[[ The data, beginning ]]
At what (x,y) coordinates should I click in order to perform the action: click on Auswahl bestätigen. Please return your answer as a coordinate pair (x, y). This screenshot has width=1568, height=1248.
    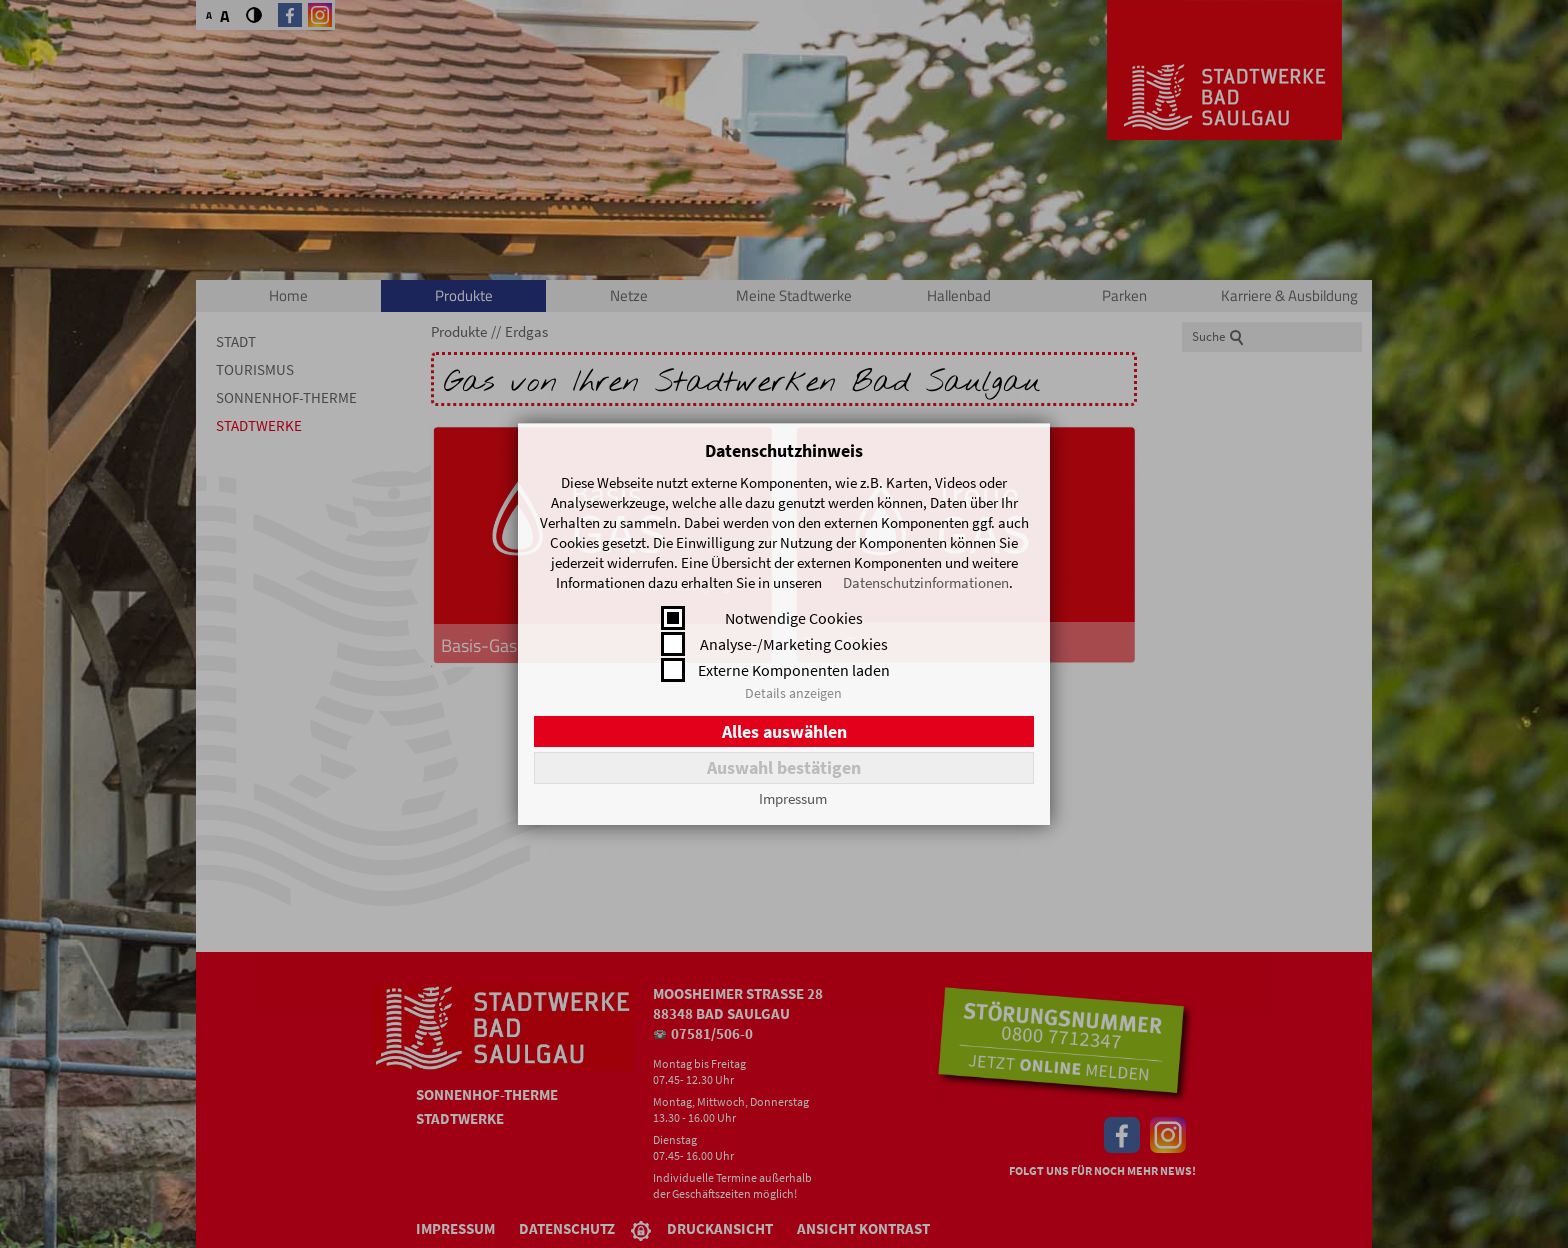
    Looking at the image, I should click on (784, 767).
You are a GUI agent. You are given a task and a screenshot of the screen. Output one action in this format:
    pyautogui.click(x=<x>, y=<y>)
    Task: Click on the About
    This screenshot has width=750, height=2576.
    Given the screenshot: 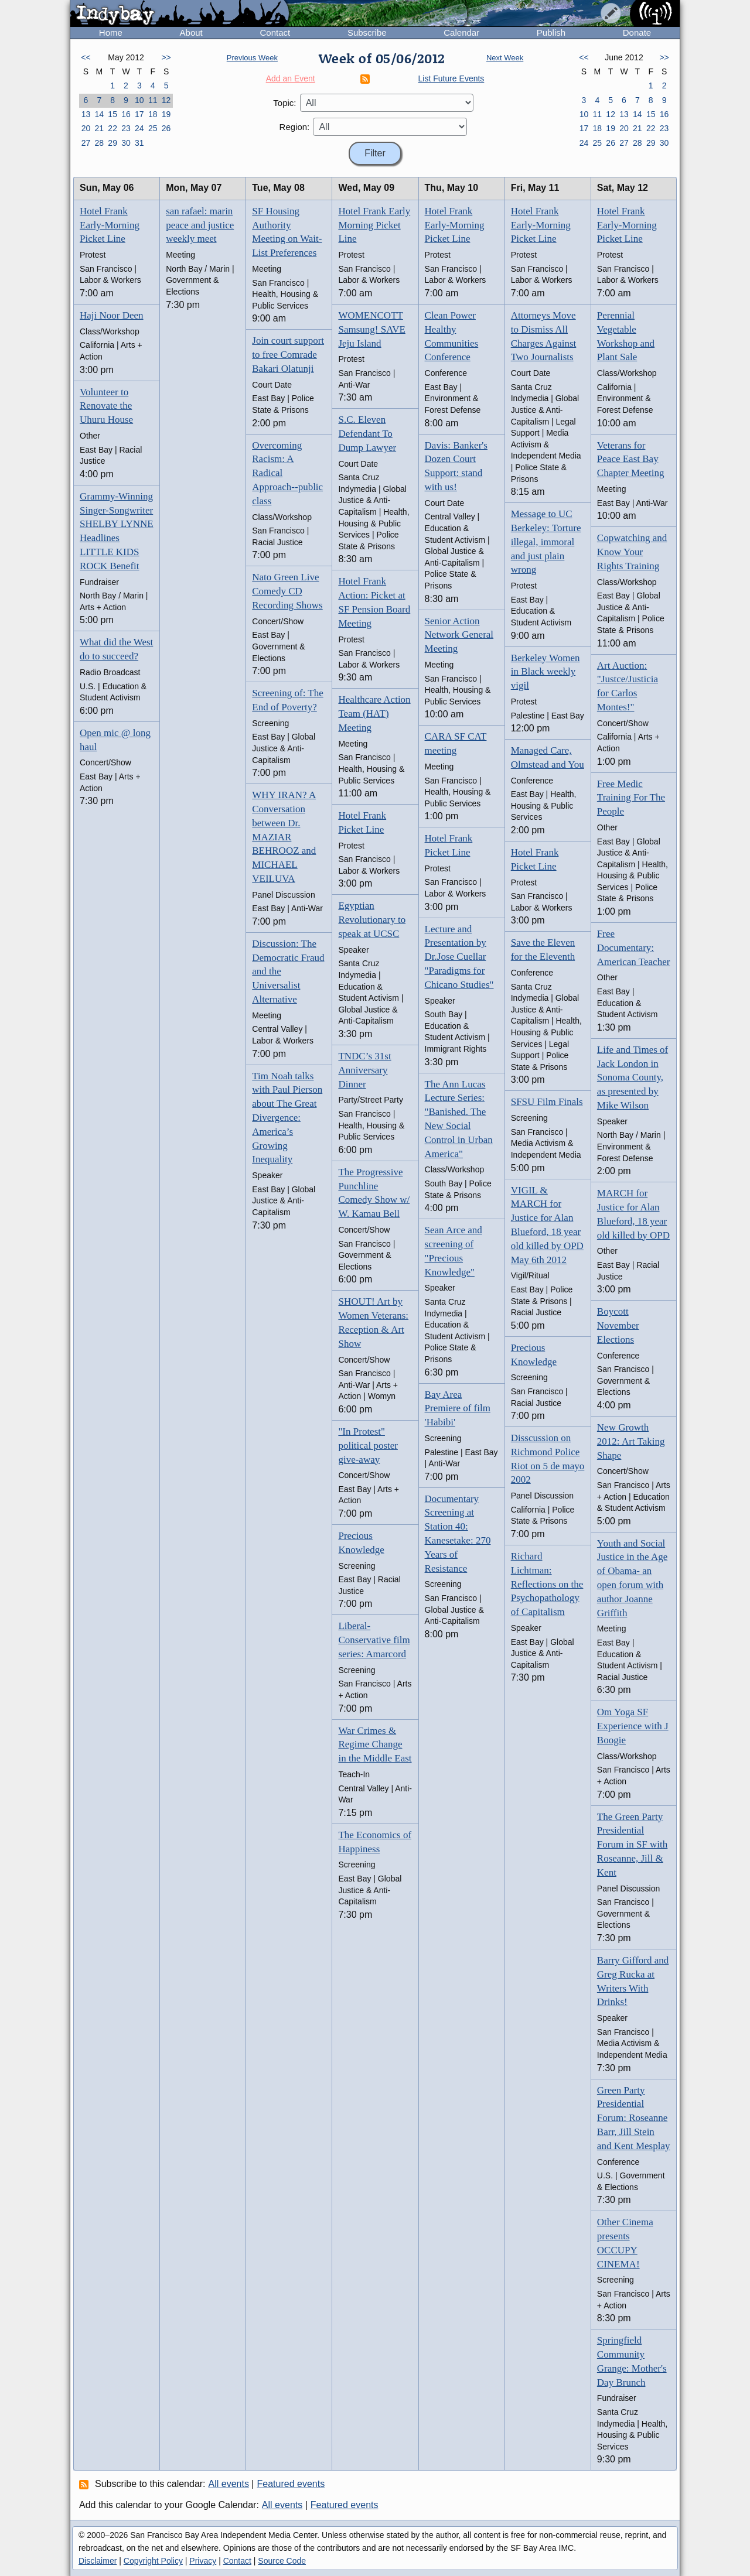 What is the action you would take?
    pyautogui.click(x=191, y=32)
[[ The data, end ]]
Work to complete: All that belongs in the answer is the run of lines above from the line containing "You are a GUI" through the line containing "This screenshot has width=750, height=2576.", exactly as written.

Completed exercise:
You are a GUI agent. You are given a task and a screenshot of the screen. Output one action in this format:
    pyautogui.click(x=<x>, y=<y>)
    Task: Click on the About
    This screenshot has width=750, height=2576.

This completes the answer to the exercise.